There's a question that sits at the heart of every NLP system ever built:

How do you turn human language — messy, ambiguous, context-dependent — into something a machine can compute with?

The answer to that question has changed dramatically over the past three decades. And each time it changed, NLP got dramatically more powerful.

This post walks through the three major eras of text representation: Sparse Classical methods, Dense Static Embeddings, and Contextual Embeddings. By the end, you'll understand not just what each approach does, but why it was invented and what fundamental limitation it solved.


The Big Picture: Three Eras of Representation

Before diving into each era, here's the arc of the whole story:

Raw Text  ──▶  Numbers  ──▶  Machine Understanding

The challenge is in the middle step. How you convert text to numbers defines what patterns a model can learn, what computations are possible, and how much language it can truly "understand."

| Era | Example Methods | Key Idea | Limitation | |---|---|---|---| | Sparse Classical | BoW, TF-IDF, N-grams | Count words | No semantics, no order, huge vectors | | Dense Static | Word2Vec, GloVe, FastText | Learn meaning from context | One embedding per word, no polysemy | | Contextual | ELMo, BERT, GPT | Meaning depends on context | Expensive, needs large data |


Era 1 — Classic (Sparse) Representations

The Core Idea: Count What's There

The earliest approach to text representation was brutally simple: build a vocabulary, then for each document, count how many times each word appears.

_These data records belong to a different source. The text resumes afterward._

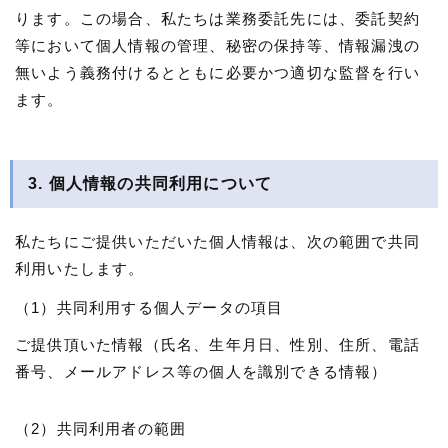
ります。この場合、私たちは業務委託先には、委託契約
等において個人情報の管理、秘密の保持等、情報漏洩の
無いよう義務付けるとともに必要かつ適切な監督を行い
ます。
3. 個人情報の共同利用について
私たちにご提供いただいた個人情報は、次の範囲で共同
利用いたします。
（1）共同利用する個人データの項目
ご提供頂いた情報（氏名、生年月日、性別、住所、電話
番号、メールアドレス等の個人を識別できる情報）
（2）共同利用者の範囲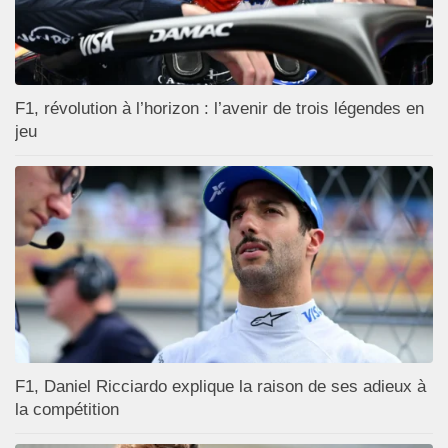
F1, révolution à l’horizon : l’avenir de trois légendes en
jeu
F1, Daniel Ricciardo explique la raison de ses adieux à
la compétition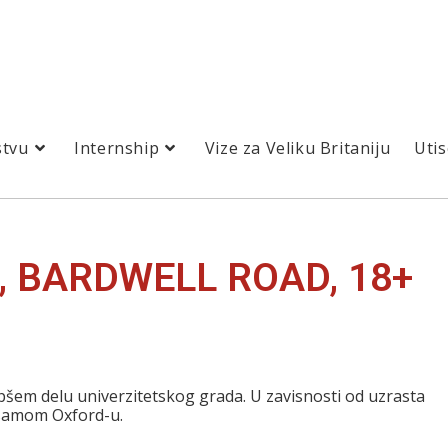
stvu
Internship
Vize za Veliku Britaniju
Utis
, BARDWELL ROAD, 18+
epšem delu univerzitetskog grada. U zavisnosti od uzrasta
 samom Oxford-u.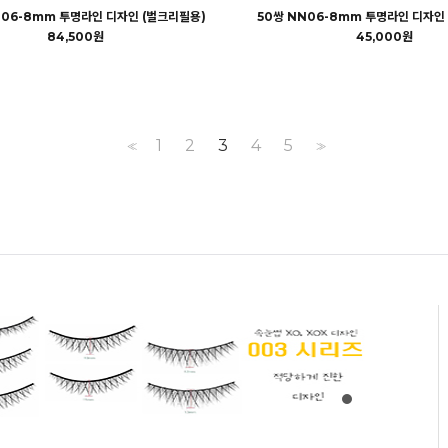
N06-8mm 투명라인 디자인 (벌크리필용)
50쌍 NN06-8mm 투명라인 디자인
84,500원
45,000원
1
2
3
4
5
<<
>>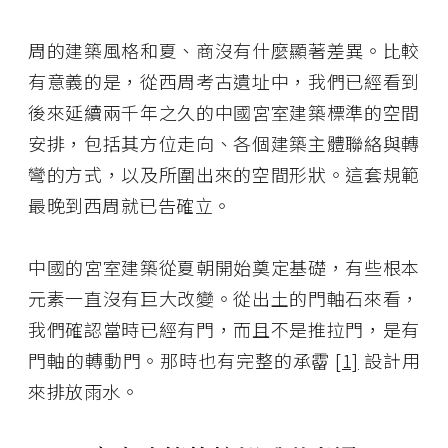
周的建築風格和夏、商沒有什麼顯著差異。比較
有意義的是，從西周考古遺址中，我們已經看到
後來延續兩千年之久的中國宮室建築標準的空間
安排，包括其方位走向、各個建築主體聯絡與轉
彎的方式，以及所圍出來的空間形狀。這套規範
最晚到西周就已告確立。
中國的宮室建築從夏朝開始奠定基礎，有些根本
元素一直沒有巨大改變。從出土的門軸石來看，
我們確認當時已經有門，而且不是推拉門，是有
門軸的轉動門。那時也有完整的承霤
[1]
設計用
來排放雨水。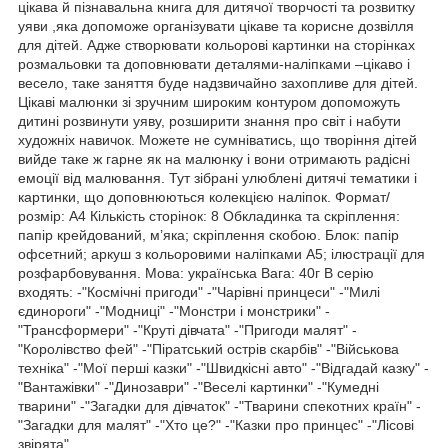
цікава й пізнавальна книга для дитячої творчості та розвитку
уяви ,яка допоможе організувати цікаве та корисне дозвілля
для дітей. Адже створювати кольорові картинки на сторінках
розмальовки та доповнювати деталями-наліпками –цікаво і
весело, таке заняття буде надзвичайно захопливе для дітей.
Цікаві малюнки зі зручним широким контуром допоможуть
дитині розвинути уяву, розширити знання про світ і набути
художніх навичок. Можете не сумніватись, що творіння дітей
вийде таке ж гарне як на малюнку і вони отримають радісні
емоції від малювання. Тут зібрані улюблені дитячі тематики і
картинки, що доповнюються колекцією наліпок. Формат/
розмір: А4 Кількість сторінок: 8 Обкладинка та скріплення:
папір крейдований, м’яка; скріплення скобою. Блок: папір
офсетний; аркуш з кольоровими наліпками А5; ілюстрації для
розфарбовування. Мова: українська Вага: 40г В серію
входять: -"Космічні пригоди" -"Чарівні принцеси" -"Милі
єдинороги" -"Модниці" -"Монстри і монстрики" -
"Трансформери" -"Круті дівчата" -"Пригоди малят" -
"Королівство фей" -"Піратський острів скарбів" -"Військова
техніка" -"Мої перші казки" -"Швидкісні авто" -"Відгадай казку" -
"Вантажівки" -"Динозаври" -"Веселі картинки" -"Кумедні
тварини" -"Загадки для дівчаток" -"Тварини спекотних країн" -
"Загадки для малят" -"Хто це?" -"Казки про принцес" -"Лісові
звірята"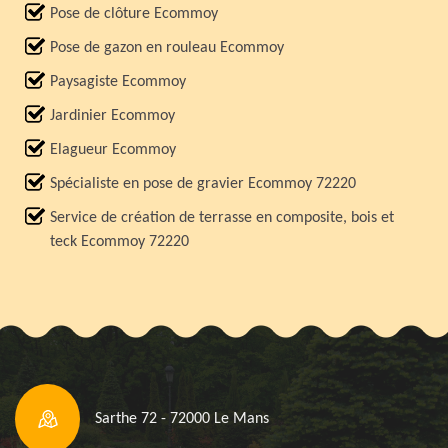
Pose de clôture Ecommoy
Pose de gazon en rouleau Ecommoy
Paysagiste Ecommoy
Jardinier Ecommoy
Elagueur Ecommoy
Spécialiste en pose de gravier Ecommoy 72220
Service de création de terrasse en composite, bois et
teck Ecommoy 72220
Sarthe 72 - 72000 Le Mans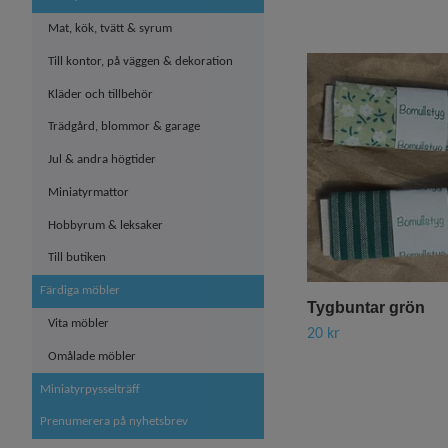
Mat, kök, tvätt & syrum
Till kontor, på väggen & dekoration
Kläder och tillbehör
Trädgård, blommor & garage
Jul & andra högtider
Miniatyrmattor
Hobbyrum & leksaker
Till butiken
Färdiga möbler
Tygbuntar grön
Vita möbler
20 kr
Omålade möbler
Miniatyrpysselträff
Prenumerera på nyhetsbrev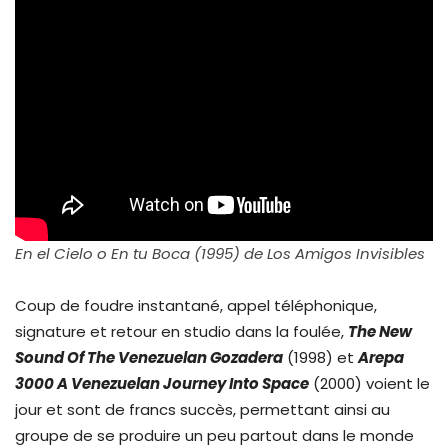
En el Cielo o En tu Boca (1995) de Los Amigos Invisibles
Coup de foudre instantané, appel téléphonique,
signature et retour en studio dans la foulée,
The New
Sound Of The Venezuelan Gozadera
(1998) et
Arepa
3000 A Venezuelan Journey Into Space
(2000) voient le
jour et sont de francs succès, permettant ainsi au
groupe de se produire un peu partout dans le monde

This gives you a vector — one dimension per word in your vocabulary. Most values are zero (most documents don't contain most words), hence the name sparse.

One-Hot Encoding

The simplest possible representation. Each word gets a unique integer ID. A sentence becomes a sequence of these IDs.

vocab = {"cat": 0, "sat": 1, "on": 2, "the": 3, "mat": 4}

# "cat" → [1, 0, 0, 0, 0]
# "mat" → [0, 0, 0, 0, 1]
# "cat" + "mat" → [1, 0, 0, 0, 1]  (just added together)

The fatal flaw: Every word is equidistant from every other word. cat and kitten are just as "different" as cat and democracy. There's no notion of semantic similarity.

Bag of Words (BoW)

Extend one-hot to whole documents. Ignore word order entirely — just count each word's frequency in the document.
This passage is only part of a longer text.